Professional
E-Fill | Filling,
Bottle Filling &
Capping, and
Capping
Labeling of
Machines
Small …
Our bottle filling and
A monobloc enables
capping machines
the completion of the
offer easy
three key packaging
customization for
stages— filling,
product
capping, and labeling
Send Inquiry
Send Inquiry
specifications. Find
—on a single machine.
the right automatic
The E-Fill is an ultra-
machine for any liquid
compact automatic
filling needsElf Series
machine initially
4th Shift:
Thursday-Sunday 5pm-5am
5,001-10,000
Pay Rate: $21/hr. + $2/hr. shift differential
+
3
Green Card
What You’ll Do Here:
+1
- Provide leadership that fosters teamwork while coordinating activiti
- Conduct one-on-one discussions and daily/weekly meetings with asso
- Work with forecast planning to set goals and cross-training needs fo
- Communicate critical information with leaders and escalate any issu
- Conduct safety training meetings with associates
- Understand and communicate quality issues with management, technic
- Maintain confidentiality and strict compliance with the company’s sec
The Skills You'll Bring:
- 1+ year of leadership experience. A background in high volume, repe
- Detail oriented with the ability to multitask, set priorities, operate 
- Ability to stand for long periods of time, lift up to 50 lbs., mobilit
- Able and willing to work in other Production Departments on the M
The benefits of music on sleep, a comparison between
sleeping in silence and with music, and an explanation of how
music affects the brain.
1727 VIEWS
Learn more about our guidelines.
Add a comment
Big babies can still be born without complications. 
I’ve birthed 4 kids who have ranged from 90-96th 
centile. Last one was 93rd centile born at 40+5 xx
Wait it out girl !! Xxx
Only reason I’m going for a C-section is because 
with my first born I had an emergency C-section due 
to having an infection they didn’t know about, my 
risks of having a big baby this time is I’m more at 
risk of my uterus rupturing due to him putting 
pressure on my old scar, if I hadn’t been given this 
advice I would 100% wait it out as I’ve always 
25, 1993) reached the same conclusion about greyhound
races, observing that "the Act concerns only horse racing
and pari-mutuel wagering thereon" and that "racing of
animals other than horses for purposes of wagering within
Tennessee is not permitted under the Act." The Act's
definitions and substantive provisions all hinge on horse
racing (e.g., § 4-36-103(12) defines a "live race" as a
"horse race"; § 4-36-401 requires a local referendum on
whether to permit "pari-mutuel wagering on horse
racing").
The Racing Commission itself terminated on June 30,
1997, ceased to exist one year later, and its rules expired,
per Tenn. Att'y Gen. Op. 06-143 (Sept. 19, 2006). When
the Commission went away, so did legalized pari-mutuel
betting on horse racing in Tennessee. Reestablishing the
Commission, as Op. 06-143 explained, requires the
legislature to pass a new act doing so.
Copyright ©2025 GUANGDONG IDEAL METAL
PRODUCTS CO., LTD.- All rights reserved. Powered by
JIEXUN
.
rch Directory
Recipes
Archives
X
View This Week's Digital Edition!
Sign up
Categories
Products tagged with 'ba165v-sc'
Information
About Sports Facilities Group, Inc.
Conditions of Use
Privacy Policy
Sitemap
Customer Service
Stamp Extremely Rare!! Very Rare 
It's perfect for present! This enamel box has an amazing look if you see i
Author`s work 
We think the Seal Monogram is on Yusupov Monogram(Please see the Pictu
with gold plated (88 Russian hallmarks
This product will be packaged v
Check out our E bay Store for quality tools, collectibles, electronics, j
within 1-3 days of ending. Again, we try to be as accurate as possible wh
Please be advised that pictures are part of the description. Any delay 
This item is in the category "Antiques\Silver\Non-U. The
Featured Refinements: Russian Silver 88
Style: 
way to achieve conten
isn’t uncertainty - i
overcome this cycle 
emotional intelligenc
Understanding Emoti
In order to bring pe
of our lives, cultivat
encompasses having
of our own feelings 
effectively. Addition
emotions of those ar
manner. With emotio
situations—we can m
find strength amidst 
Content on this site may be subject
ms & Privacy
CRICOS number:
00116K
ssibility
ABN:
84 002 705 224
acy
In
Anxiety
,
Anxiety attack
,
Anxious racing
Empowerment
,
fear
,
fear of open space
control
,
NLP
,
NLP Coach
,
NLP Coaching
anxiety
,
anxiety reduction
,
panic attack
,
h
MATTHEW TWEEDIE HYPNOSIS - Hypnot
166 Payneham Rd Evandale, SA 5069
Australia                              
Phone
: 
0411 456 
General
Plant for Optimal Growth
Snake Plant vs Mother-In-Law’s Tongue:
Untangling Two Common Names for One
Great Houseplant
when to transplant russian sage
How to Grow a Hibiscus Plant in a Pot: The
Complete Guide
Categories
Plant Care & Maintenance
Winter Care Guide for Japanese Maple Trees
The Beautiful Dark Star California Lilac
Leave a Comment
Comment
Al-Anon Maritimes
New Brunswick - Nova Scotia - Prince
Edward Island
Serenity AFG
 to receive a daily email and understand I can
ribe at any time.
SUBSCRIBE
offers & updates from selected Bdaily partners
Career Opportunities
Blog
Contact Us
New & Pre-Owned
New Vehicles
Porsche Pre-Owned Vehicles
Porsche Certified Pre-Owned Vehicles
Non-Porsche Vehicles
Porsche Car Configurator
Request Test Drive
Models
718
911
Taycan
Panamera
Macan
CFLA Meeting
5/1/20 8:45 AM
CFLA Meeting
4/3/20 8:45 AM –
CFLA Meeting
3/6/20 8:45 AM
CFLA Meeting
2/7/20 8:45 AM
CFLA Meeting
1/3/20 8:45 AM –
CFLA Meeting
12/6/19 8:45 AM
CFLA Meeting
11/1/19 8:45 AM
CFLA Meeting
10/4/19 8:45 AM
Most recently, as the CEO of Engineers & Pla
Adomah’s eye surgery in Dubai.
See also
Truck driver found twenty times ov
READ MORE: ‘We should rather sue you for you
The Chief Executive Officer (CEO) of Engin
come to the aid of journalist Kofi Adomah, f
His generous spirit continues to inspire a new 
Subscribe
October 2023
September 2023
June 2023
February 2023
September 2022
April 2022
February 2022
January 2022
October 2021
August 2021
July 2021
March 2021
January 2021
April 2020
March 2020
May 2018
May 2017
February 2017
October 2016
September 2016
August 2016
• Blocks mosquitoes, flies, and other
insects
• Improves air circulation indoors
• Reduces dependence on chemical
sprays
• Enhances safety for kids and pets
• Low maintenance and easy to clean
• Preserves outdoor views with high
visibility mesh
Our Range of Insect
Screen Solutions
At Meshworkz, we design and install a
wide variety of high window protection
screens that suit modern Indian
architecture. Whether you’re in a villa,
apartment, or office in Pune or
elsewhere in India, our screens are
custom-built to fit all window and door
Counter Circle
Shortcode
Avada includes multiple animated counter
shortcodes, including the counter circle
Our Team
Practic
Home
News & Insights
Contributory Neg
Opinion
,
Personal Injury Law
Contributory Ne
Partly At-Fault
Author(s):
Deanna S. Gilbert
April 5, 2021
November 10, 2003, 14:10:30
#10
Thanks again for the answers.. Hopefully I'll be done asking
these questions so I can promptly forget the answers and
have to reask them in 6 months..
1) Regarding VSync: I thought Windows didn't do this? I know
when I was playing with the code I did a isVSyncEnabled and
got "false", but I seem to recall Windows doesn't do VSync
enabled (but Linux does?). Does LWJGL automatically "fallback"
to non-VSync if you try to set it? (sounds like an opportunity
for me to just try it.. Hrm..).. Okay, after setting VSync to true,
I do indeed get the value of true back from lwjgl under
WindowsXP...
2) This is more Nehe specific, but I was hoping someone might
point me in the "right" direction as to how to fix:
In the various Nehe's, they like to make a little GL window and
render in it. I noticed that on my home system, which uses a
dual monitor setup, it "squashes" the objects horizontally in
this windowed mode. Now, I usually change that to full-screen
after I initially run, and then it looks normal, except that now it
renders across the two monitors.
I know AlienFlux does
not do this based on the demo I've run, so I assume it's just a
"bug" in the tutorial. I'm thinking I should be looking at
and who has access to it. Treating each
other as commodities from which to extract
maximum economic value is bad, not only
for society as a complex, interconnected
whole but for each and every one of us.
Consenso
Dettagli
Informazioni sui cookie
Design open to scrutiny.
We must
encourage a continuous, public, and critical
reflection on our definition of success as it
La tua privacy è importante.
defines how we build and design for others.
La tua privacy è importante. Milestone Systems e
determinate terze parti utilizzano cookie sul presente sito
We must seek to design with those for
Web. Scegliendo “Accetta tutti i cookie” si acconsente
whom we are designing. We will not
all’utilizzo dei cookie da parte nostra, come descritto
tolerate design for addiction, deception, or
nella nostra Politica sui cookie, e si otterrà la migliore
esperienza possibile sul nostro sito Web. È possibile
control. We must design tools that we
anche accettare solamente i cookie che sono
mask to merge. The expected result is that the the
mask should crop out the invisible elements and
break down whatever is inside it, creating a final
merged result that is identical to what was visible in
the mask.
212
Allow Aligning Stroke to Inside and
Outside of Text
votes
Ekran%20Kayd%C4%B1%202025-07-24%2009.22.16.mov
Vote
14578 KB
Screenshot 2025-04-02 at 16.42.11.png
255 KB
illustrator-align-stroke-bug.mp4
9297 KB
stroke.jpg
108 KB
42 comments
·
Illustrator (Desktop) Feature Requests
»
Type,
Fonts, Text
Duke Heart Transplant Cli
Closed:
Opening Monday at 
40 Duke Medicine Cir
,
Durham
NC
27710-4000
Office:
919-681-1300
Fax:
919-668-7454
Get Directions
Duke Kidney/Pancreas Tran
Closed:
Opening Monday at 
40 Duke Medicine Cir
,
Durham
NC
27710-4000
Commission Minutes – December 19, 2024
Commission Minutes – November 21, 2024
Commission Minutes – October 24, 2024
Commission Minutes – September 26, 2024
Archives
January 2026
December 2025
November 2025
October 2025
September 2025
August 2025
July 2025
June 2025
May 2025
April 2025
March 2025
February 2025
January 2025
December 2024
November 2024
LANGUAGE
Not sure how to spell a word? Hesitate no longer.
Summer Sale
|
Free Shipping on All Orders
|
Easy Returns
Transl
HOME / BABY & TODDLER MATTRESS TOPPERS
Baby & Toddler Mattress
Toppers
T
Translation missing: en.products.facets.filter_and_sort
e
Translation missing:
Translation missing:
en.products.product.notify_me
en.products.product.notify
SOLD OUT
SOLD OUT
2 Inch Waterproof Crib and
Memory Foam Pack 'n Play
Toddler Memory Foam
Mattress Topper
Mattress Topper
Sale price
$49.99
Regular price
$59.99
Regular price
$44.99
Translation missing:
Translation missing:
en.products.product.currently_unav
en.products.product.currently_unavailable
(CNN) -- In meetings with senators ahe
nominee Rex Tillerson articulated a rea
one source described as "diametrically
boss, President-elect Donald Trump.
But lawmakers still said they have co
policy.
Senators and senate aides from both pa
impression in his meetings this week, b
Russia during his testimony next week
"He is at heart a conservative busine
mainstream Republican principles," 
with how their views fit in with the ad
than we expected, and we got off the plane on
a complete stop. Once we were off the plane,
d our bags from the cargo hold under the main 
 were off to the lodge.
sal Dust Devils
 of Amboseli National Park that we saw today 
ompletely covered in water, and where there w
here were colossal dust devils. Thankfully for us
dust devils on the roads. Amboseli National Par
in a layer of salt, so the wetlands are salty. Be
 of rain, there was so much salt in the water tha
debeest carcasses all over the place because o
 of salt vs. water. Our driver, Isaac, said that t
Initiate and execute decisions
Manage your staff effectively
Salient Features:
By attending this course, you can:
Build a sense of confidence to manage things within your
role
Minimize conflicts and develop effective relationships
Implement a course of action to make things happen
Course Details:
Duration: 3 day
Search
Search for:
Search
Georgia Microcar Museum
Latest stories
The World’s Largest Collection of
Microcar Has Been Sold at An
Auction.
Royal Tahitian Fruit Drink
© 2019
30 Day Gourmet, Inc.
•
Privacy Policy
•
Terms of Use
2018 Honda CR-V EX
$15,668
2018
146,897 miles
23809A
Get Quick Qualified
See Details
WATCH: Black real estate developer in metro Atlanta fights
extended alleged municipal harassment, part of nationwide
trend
+--
Locate the lines above that hold the word "answers". Show every one of them.

OUTPUT BELOW:
Thanks again for the answers.. Hopefully I'll be done asking
these questions so I can promptly forget the answers and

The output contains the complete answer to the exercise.